Gianna Sherry, a middle school math teacher at Arkansas Connections Academy, said Thursday that ARCA is a free online public school that serves students across the state and has been serving Arkansas K-12 students since 2016.
According to Sherry, the school started with 230 students and 12 staff in the state, but has grown to about 3,500 students and 120 staff by 2022, with an open cap of 5,500 students throughout the school year.
Sherry, who has a Masters of Arts in Educational Theory in Practice from Arkansas State University, began teaching in 2016.
She joined Arkansas Connections Academy in 2020 and said she loves teaching for ARCA.
“The advantage of teaching at an online school compared to a brick-and-mortar school is that the classes are tailored to each student’s needs,” Sherry said.
“Education is changing and this is a unique opportunity for each student to learn in their own way and in their own time,” she said, pointing out the difference and benefits between online public school and homeschooling.
“When students are homeschooled, the parents are the teachers,” she said. “However, with online public school, students not only benefit from their parents, but also from certified teachers who work with their parents to provide them with the best plan. They also get one-on-one meetings with their teachers and the benefit of flexible scheduling.”
So what is the Arkansas Connections Academy and how does it work?
Sherry said ARCA is the Arkansas branch of Pearson’s statewide program called Connections Academy, which serves 43 states across the country.
According to the Arkansas Connections Academy website, like all public schools nationwide, Connections Academy online schools and programs are part of the state-level public school systems, which means these accredited online schools have state requirements, including courses and participation and completion.
There are four key components that make up an online school, including: teacher support and involvement, the role of a parent or guardian as a learning coach, the virtual classroom experience, and interaction and socialization with peers.

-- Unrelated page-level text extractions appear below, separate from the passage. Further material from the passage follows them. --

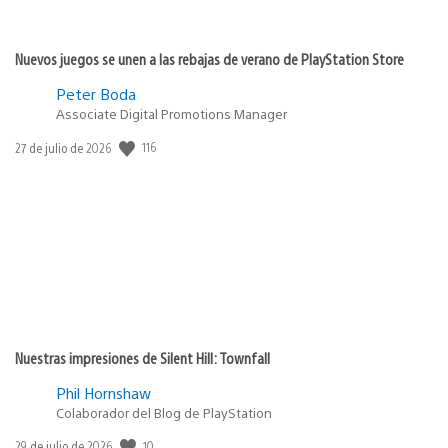
Nuevos juegos se unen a las rebajas de verano de PlayStation Store
Peter Boda
Associate Digital Promotions Manager
116
Fecha
27 de julio de 2026
de
publicación:
Nuestras impresiones de Silent Hill: Townfall
Phil Hornshaw
Colaborador del Blog de PlayStation
10
Fecha
29 de julio de 2026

Students have opportunities to interact with peers enrolled in the same courses through course discussion forums, as well as social opportunities to connect with their peers through optional after-school clubs, activities and field trips.

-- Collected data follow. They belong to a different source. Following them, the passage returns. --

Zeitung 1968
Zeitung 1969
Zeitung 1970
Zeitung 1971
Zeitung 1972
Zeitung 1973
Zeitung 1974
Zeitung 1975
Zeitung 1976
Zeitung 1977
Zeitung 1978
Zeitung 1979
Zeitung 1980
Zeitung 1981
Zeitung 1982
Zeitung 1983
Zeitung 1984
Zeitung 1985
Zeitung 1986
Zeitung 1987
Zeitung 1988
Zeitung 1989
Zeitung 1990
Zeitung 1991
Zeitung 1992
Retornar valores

Sherry said the fostered socialization and time together is one of her favorite things about teaching for ARCA, particularly the field trips they take throughout the year.
“The field trips are a great way for students and parents to meet ARCA teachers,” she said. “The field trips give the children valuable social interaction and time with their peers.”
According to Sherry, there are a total of 12 field trips that all students across the state are invited to attend if they wish to come.
“We have planned one in the spring for the start of school, one in the fall for the end of the year and two field trips for each of the five regions, which are also open to all,” she said.
These five regions include Northeast Arkansas, Northwest Arkansas, Central Arkansas, Southeast Arkansas, and Southwest Arkansas.
A regional field trip was held Thursday at Forrest L. Wood Crowley’s Ridge Nature Center in Jonesboro, during which students and teachers listened to a bat presentation by Tracy Wiley of Blanchard Springs and viewed the exhibits. Students from Northeast Arkansas and Northwest Arkansas attended the event.
According to the Connections Academy website, a misconception is that online school is “tougher” than traditional school but is actually more customizable and individual; This means that the level of difficulty can be more easily adjusted to suit a child’s learning needs.
The flexible schedule also benefits families who travel frequently or have students with special needs. Sherry said that online training can also help with seemingly unsolvable problems like bullying and peer pressure.
ARCA is free of school fees and aligned with state educational standards.
In fact, Sherry said all required texts and instructional materials, either physical (usually mailed) or digital depending on the student’s grade level, are included and made available to all students at no additional cost.
However, there are some technological requirements. ARCA families are responsible for providing their own computer, internet service and printer.
Laptops and internet service support may be available for households that request and are approved a technical hardship exemption.
As in a traditional school, the families are responsible for the school materials such as notepads, writing utensils, printer cartridges, etc. themselves.